We’ve spoken a lot about a treatment approach called chimeric antigen receptor (CAR) T-cell immunotherapy. With this method, T-cells, which play a central role in the immune system, are removed from the patient’s body, genetically modified to bind with a monoclonal antibody, and then reinfused into the body. The antibody is able to home in on the antigen on the tumor cell and deliver the cancer killing T-cells directly to the tumor cells.
LLS has been funding a CAR-T program at University of Pennsylvania for nearly two decades. Those trials have been focused on acute lymphoblastic leukemia (ALL) and chronic lymphocytic leukemia (CLL). Today, a colleague of that group, Stephen Schuster, M.D., of Penn, presented encouraging data on a CAR-T trial for patients with lymphoma.
Schuster and his team treated 30 patients with the therapy – 15 with diffuse large B-cell lymphoma (DLBCL); 13 with follicular lymphoma; and two with mantle cell lymphoma. After six months they observed a 47 percent response rate; of the DLBCL group, six were in complete remission, one had a partial response, and eight had disease that progressed. Those in complete remission remained so after six months.
In the follicular lymphoma group, seven achieved complete remissions, one had a partial response, and three had disease that progressed. One of the three mantle cell lymphoma patients had a partial response; the other two did not respond. A Phase 2 clinical trial was begun in July 2015.
Cameron Turtle, M.D., Fred Hutchinson Cancer Research Center, is also testing a CAR-T approach for patients with lymphoma and CLL. In his study, the patients were first treated with a combination of chemotherapy – fludarabine and cyclophosphamide - to deplete the lymphoma cells before the CAR-T was employed. This method enabled a more robust expansion of the CAR-T, Turtle said.
Forty-four percent of the CLL patients and 64 percent of follicular lymphoma patients achieved complete remission response.
Carlos Ramos, M.D. is a member of an LLS-funded Specialized Center of Research team led by Helen Heslop at Baylor College of Medicine. This team is working on a CAR-T program that targets the CD30 protein on tumor cells. In this trial, the patients were not pretreated with chemotherapy. After six weeks of treatment, one patient achieved complete remission, one had a partial response, and four had stable disease. Ramos said his finding suggests the approach may be more effective after stem cell transplantation. Ramos also said combining the CAR-T with immune checkpoint inhibitors, drugs that take the brakes off the immune system, may be an option to try next.

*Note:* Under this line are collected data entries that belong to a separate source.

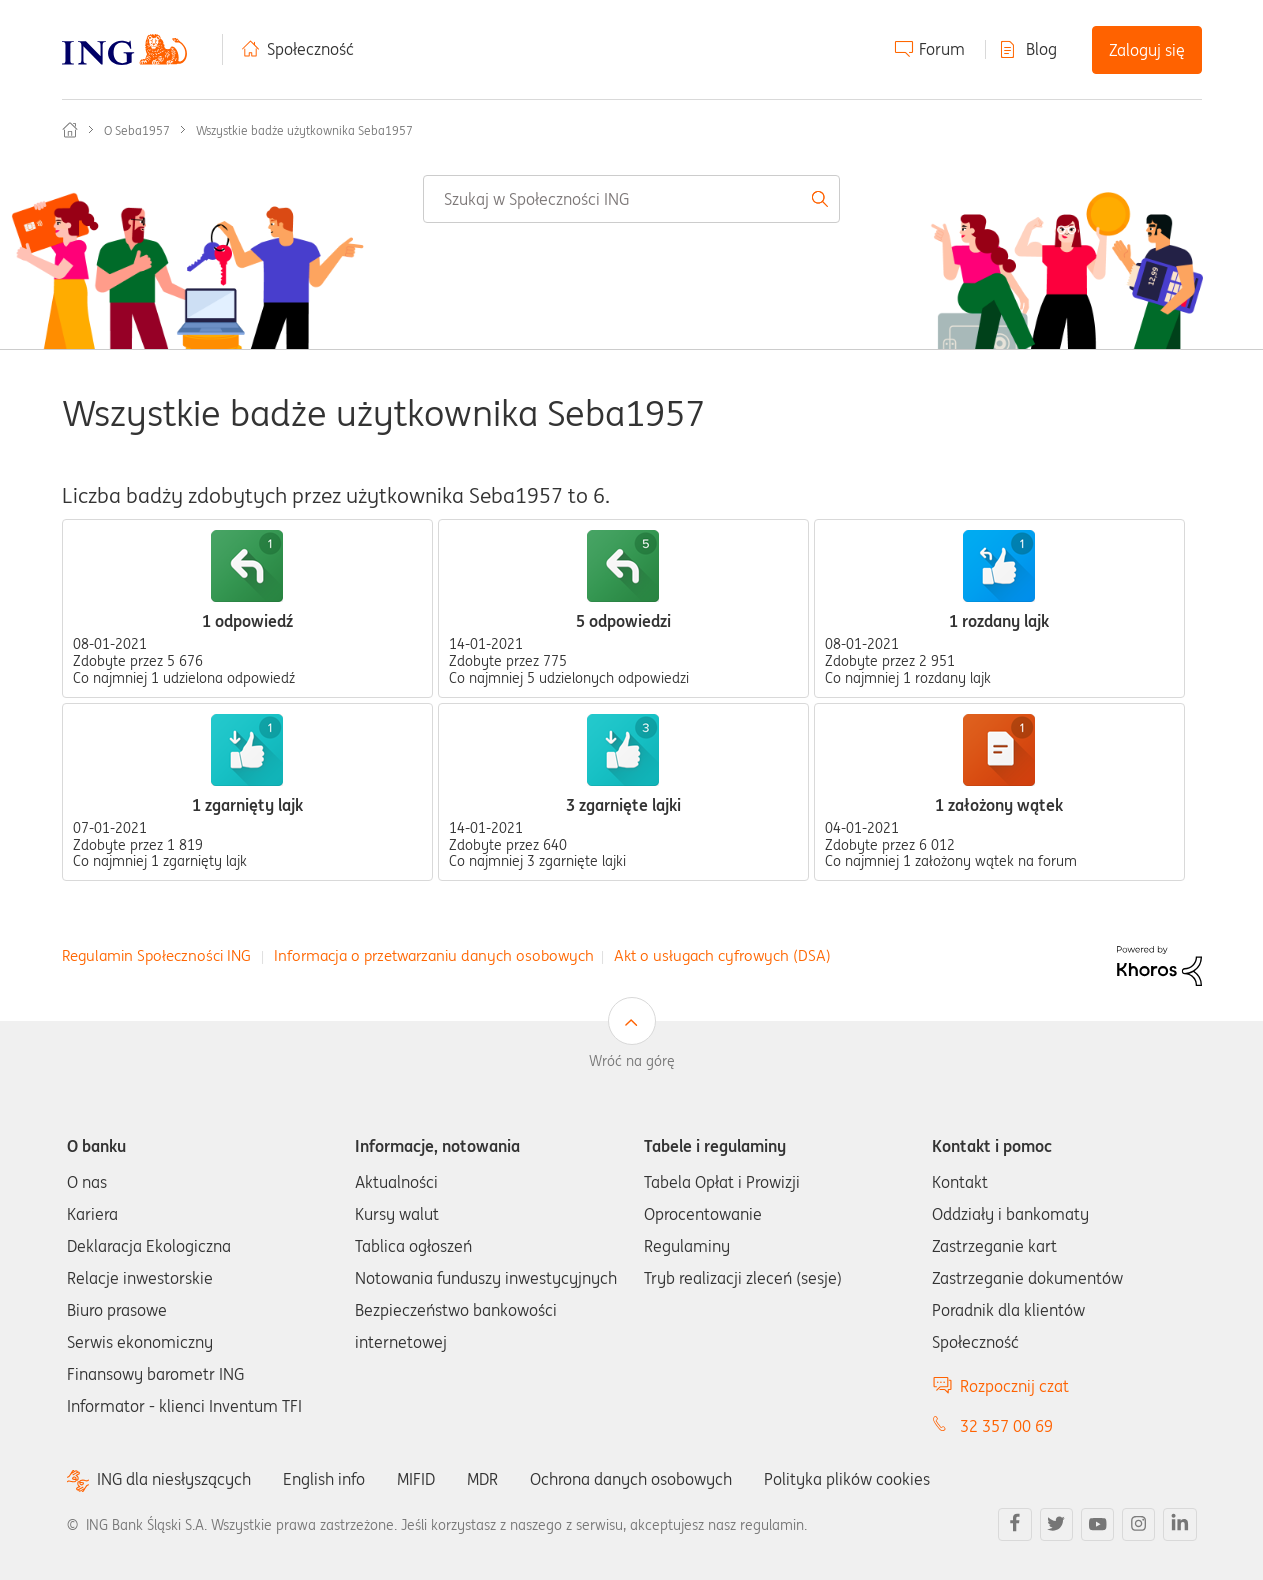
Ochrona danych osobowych (631, 1479)
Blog (1041, 49)
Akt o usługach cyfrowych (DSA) (722, 955)
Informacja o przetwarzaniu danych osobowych (434, 955)
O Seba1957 (137, 130)
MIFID (416, 1479)
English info (324, 1479)
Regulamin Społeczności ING (156, 955)
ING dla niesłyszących (174, 1479)
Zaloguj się (1147, 50)
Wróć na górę (632, 1061)
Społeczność (310, 49)
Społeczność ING (70, 130)
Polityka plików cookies (847, 1479)
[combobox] (631, 199)
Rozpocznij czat (1014, 1386)
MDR (482, 1479)
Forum (942, 49)
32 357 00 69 (1006, 1426)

Ann Leen, M.D., also part of the Baylor team, is developing a different strategy for employing T-cells to kill cancer. In her study they removed the patients’ T-cells and programmed them to simultaneously target multiple tumor-associated antigens – five to be exact. Of 18 patients treated, nine were diagnosed with Hodgkin lymphoma, eight with non-Hodgkin lymphoma, and one with composite lymphoma; 11 patients received the treatment after stem cell transplantation and were in remission at the time of the therapy. All but one of these remain in remission. Of the seven patients with active disease who were treated, four had complete remission, two had stable disease and one had disease that progressed.

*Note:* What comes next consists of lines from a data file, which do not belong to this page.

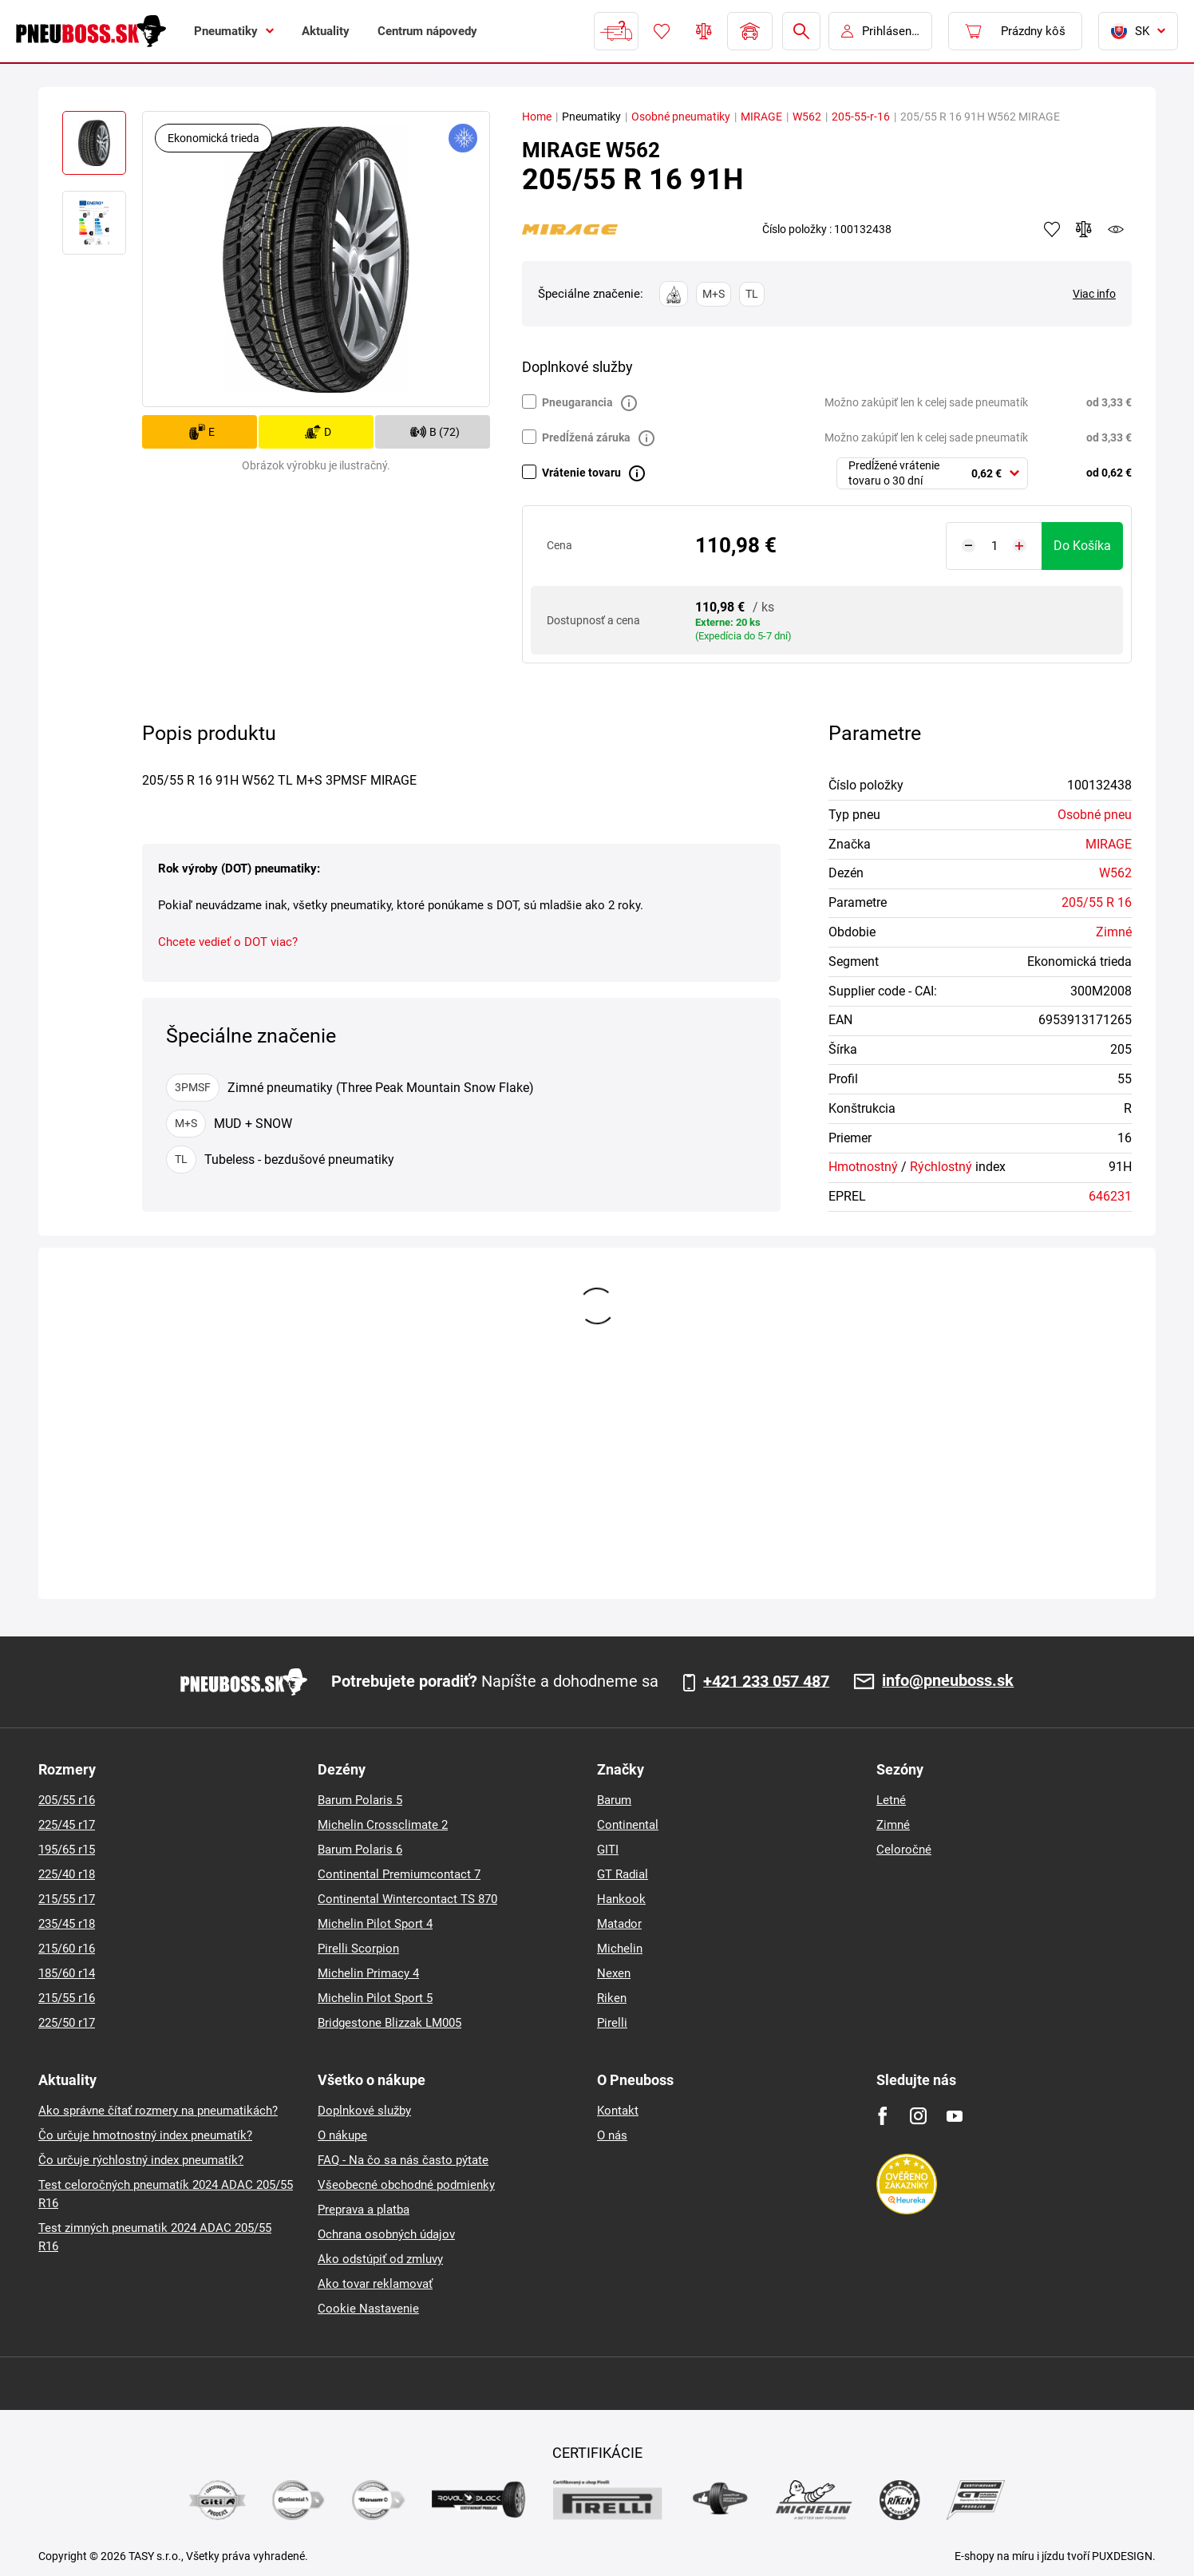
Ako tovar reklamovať (375, 2284)
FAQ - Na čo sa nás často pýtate (403, 2160)
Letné (891, 1800)
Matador (619, 1924)
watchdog (1116, 229)
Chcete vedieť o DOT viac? (228, 942)
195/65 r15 (66, 1849)
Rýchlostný (941, 1166)
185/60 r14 (66, 1973)
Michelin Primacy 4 (368, 1973)
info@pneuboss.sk (948, 1681)
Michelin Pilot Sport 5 (375, 1998)
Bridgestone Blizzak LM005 (389, 2023)
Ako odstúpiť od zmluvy (380, 2259)
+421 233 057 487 (766, 1682)
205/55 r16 (66, 1800)
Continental (627, 1825)
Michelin (619, 1948)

CAR-T for Multiple Myeloma
There was also some news about CAR-T yesterday that should be of great interest to patients with myeloma. Adam Feuerstein, a senior columnist for The Street, summarized the study nicely in this article.

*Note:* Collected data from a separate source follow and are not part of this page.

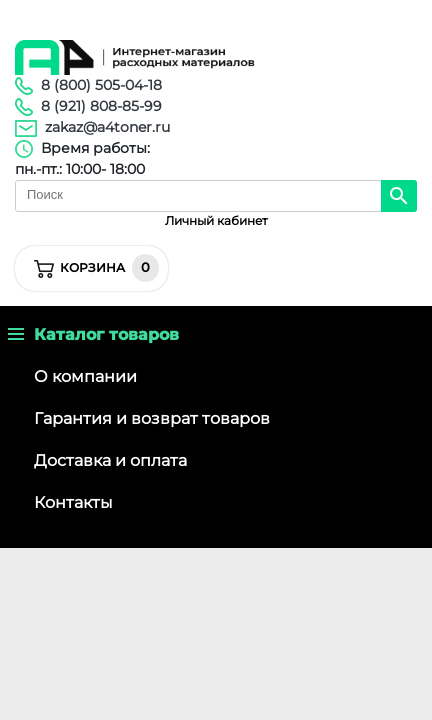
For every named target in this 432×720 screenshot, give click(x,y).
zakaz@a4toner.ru (107, 127)
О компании (85, 376)
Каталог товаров (93, 334)
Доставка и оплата (110, 460)
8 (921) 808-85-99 (101, 106)
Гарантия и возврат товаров (152, 418)
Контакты (73, 502)
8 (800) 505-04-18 (101, 85)
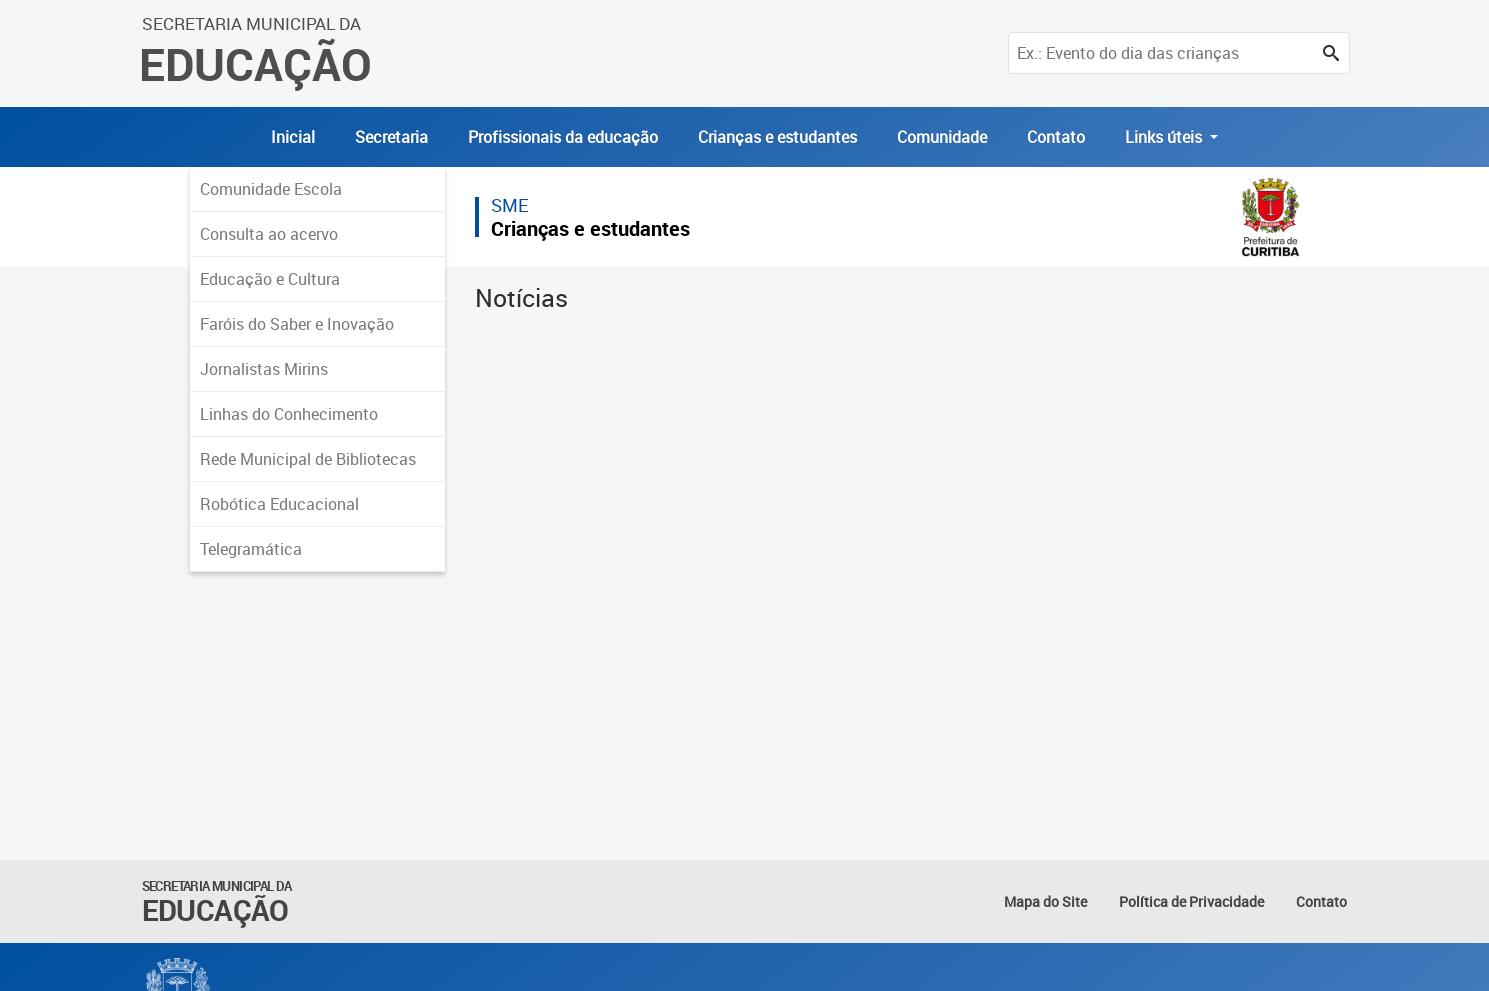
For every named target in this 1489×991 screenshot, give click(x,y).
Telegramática (251, 549)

And in other #ASH15 news reported today during the morning press briefing:
- Data was presented for an investigational targeted therapy for AML, midostaurin, that targets the FLT3 gene mutation.
- A French group presented data on a study for rituximab, long approved to treat patients with CLL and NHL, showing effectiveness for patients diagnosed with a subtype of adult ALL.
- More data was presented on two of the newly FDA-approved therapies for myeloma: ixazomib and daratumumab.
- And three studies on targeted therapies for CLL, ibrutinib, idelsisib, venetoclax, were presented.